Despite public unrest and fragile political support, in the months before President Jovenal Moïse was killed he was pursing an aggressive agenda that included rewriting the country’s Constitution.
Among the provisions he was pushing for was one that would grant Haiti’s leader immunity for any actions while in office, leading critics to charge that he presented a threat to democracy and was setting the country on a course toward authoritarian rule.
“We need a system that works,” Mr. Moïse said in a telephone interview with The New York Times in March. “The system now doesn’t work. The president cannot work to deliver.”
The United States, whose support is critical for Haiti, had called on the country to hold presidential and legislative elections as soon as technically feasible. It also opposed the effort to draft a new constitution along the lines Mr. Moïse proposed.
Secretary of State Antony Blinken outlined the Biden administration’s tougher stance during a hearing of the House Foreign Affairs Committee in June.
Even though many were critical of Mr.
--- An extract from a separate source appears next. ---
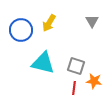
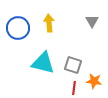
yellow arrow: rotated 144 degrees clockwise
blue circle: moved 3 px left, 2 px up
gray square: moved 3 px left, 1 px up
Moise’s approach to reshape the government, many Haitians say a new Constitution is needed.
The current one has created two competing power centers in the country — the president and prime minister — which often leads to friction and a fractured government.
The draft Constitution would have abolished the Senate, leaving in place a single legislative body elected every five years, and replace the post of prime minister with a vice president who answers to the president, in a bid to streamline government.